Concomitant up-regulation of hTERT mRNA/telomerase expression and histone H3 phosphorylation/acetylation at the hTERT promoter in quiescent Jurkat cells upon reentry into cell cycle. (A) hTERT transcript (left) and telomerase activity (right) in Jurkat cells during transition from quiescence to G₁ phase. Jurkat cells were first incubated in 0.5% FCS-containing medium for 72 h to induce quiescence and then re-fed with 20% of FCS. hTERT mRNA and telomerase activities were determined with the use of RT-PCR and TRAP assay, respectively. IS, internal standard. (B) Histone H3 phosphorylation/acetylation at the hTERT promoter in quiescent and FCS-treated Jurkat cells as determined using ChIP.

FIG. 4.

Induction of hTERT mRNA and H3 phosphorylation at the hTERT promoter in normal human fibroblasts by growth and stress stimuli. (A) hTERT mRNA expression in fibroblasts treated with growth and stress stimuli. The fibroblasts were induced to quiescence by incubating them in 0.5% FCS-containing medium for 48 to 72 h and were then treated with EGF (200 ng/ml), 20% FCS, TPA (250 ng/ml), and anisomycin (Aniso; 5 μg/ml) for various periods as indicated. The cells were then analyzed for hTERT mRNA using RT-PCR. (B) Histone H3 phosphorylation on the hTERT promoter preceding hTERT mRNA expression in fibroblasts fed with FCS. (C) Synergistic effects of growth or stress stimuli and HDAC inhibition on induction of hTERT mRNA expression and telomerase activity in fibroblasts. Upper panel, quiescence-induced fibroblasts were treated with EGF, 20% FCS, or anisomycin or CHX (50 μg/ml) in the presence or absence of TSA (1 μM) or H89 (10 μM) and then were analyzed for hTERT mRNA expression.
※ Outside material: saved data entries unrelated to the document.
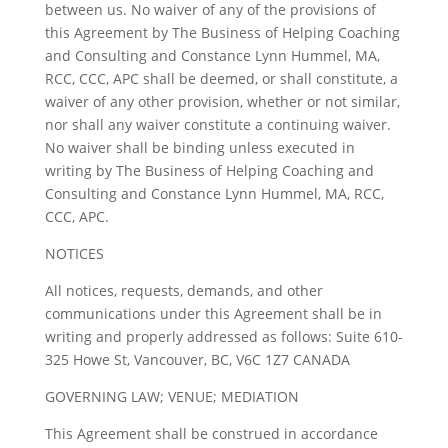
between us. No waiver of any of the provisions of
this Agreement by The Business of Helping Coaching
and Consulting and Constance Lynn Hummel, MA,
RCC, CCC, APC shall be deemed, or shall constitute, a
waiver of any other provision, whether or not similar,
nor shall any waiver constitute a continuing waiver.
No waiver shall be binding unless executed in
writing by The Business of Helping Coaching and
Consulting and Constance Lynn Hummel, MA, RCC,
CCC, APC.
NOTICES
All notices, requests, demands, and other
communications under this Agreement shall be in
writing and properly addressed as follows: Suite 610-
325 Howe St, Vancouver, BC, V6C 1Z7 CANADA
GOVERNING LAW; VENUE; MEDIATION
This Agreement shall be construed in accordance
Lower panel, TRAP results of the fibroblasts treated with FCS or TSA and FCS plus TSA. IS, internal standard.

FIG. 5.

Working model for histone H3 phosphorylation and acetylation in controlling hTERT transcription and telomerase activation. The model is based on the present finding that both phosphorylation and acetylation of histone H3 are required to fully trans-activate the hTERT gene. First, growth stimuli trigger H3 ser10 phosphorylation at the hTERT promoter via the MAPK cascade in most, if not all, human cells with proliferation capacities. H3 ser10 phosphorylation then promotes HATs to acetylate lys14 in the same histone tail. Depending on the status of HDACs on the hTERT promoter, local H3 lys14 acetylation may occur, and synergistic effects of phosphorylation and acetylation lead to constitutively high hTERT expression and telomerase activation, as seen in normal and malignant T cells. On the other hand, if the role of HDACs on the hTERT promoter is predominant, no further lys14 is acetylated, and consequently ser10 phosphorylation alone induces transient, low levels of hTERT expression, as seen in fibroblasts. Thick arrow, the predominant role for HDACs at the hTERT promoter.